Required action: For the data below, retype word for word the lines from the one containing "サイトの制作・運用保守ディレクション案" through the one containing "Optimismus verbreiten muss, sagte"; drop the pictures.

(Stored data entries)
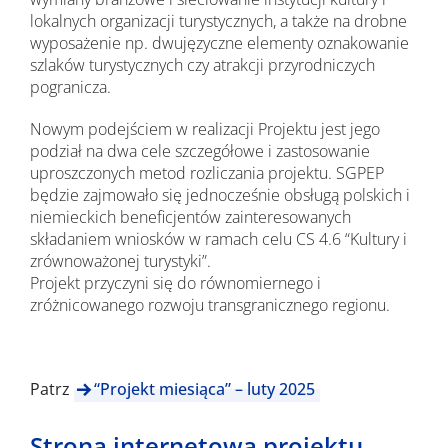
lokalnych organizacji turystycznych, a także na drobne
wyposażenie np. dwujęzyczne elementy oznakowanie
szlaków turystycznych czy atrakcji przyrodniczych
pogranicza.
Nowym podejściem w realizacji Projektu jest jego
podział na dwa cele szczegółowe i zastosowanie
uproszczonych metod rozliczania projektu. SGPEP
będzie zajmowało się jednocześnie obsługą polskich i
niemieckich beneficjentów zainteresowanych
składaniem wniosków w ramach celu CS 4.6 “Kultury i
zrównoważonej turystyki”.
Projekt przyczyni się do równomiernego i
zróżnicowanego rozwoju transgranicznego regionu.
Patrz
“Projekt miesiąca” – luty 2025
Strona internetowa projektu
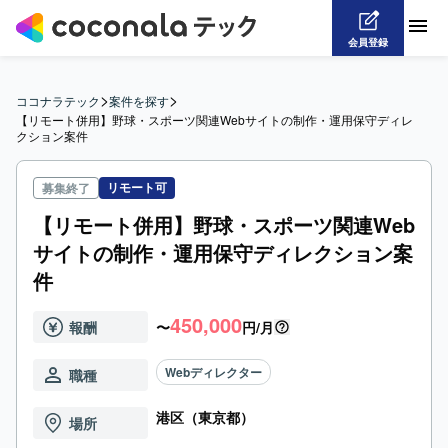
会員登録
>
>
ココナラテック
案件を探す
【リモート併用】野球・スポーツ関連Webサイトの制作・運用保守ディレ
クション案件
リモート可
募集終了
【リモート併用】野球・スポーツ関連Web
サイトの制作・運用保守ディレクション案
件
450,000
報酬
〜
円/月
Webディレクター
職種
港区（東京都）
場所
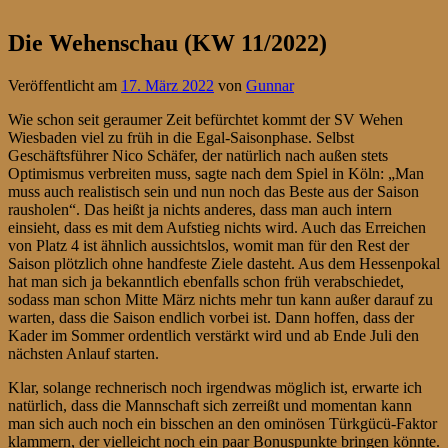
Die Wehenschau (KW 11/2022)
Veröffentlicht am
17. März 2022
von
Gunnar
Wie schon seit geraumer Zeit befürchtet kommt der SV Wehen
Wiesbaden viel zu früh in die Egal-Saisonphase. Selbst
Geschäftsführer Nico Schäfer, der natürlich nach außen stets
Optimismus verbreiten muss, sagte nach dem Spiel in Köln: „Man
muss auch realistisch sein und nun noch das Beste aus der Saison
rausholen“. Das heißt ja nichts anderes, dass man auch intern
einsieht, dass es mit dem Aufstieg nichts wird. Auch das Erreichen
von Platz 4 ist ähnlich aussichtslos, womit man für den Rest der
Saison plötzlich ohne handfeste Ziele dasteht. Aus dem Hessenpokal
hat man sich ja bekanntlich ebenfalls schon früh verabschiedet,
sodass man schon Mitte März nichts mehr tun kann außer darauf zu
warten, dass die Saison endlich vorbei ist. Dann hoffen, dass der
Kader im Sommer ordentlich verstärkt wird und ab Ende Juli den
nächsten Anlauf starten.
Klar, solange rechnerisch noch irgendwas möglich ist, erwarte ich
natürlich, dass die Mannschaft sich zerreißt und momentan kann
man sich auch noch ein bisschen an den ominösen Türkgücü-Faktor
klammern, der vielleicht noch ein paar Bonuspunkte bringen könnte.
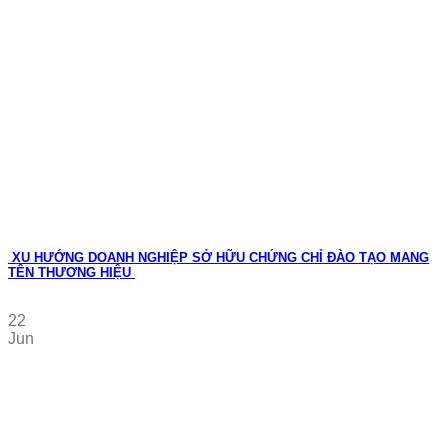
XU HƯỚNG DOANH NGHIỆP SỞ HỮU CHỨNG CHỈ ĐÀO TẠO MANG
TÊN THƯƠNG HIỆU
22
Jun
==
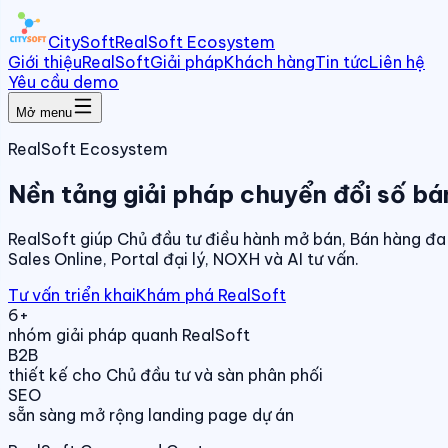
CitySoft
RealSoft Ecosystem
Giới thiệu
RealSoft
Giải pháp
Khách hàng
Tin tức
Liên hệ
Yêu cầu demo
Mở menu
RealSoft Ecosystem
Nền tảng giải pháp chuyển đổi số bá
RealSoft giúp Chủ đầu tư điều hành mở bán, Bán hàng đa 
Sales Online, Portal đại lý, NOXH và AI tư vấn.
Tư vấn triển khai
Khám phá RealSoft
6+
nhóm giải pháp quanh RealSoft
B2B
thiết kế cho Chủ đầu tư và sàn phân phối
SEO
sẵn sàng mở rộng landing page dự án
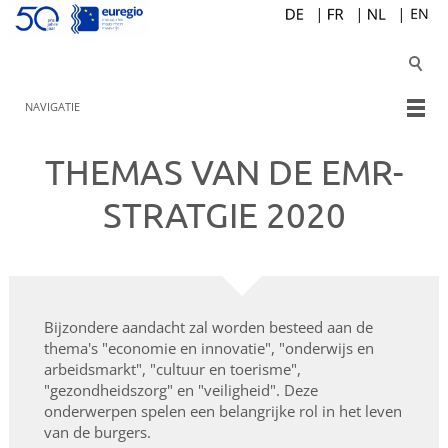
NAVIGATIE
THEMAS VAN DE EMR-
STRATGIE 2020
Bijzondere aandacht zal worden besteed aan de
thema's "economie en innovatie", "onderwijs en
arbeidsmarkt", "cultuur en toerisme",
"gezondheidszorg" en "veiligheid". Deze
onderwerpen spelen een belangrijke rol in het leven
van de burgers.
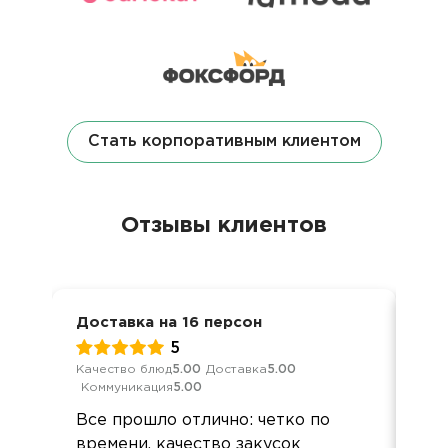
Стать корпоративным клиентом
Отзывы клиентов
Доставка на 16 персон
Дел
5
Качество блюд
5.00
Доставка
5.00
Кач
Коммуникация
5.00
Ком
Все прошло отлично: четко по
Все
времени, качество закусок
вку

Task result:
サイトの制作・運用保守ディレクション案
件
450,000
報酬
〜
円/月
Webディレクター
職種
港区（東京都）
場所
Die Wehenschau (KW 11/2022)
Veröffentlicht am
17. März 2022
von
Gunnar
Wie schon seit geraumer Zeit befürchtet kommt der SV Wehen
Wiesbaden viel zu früh in die Egal-Saisonphase. Selbst
Geschäftsführer Nico Schäfer, der natürlich nach außen stets
Optimismus verbreiten muss, sagte nach dem Spiel in Köln: „Man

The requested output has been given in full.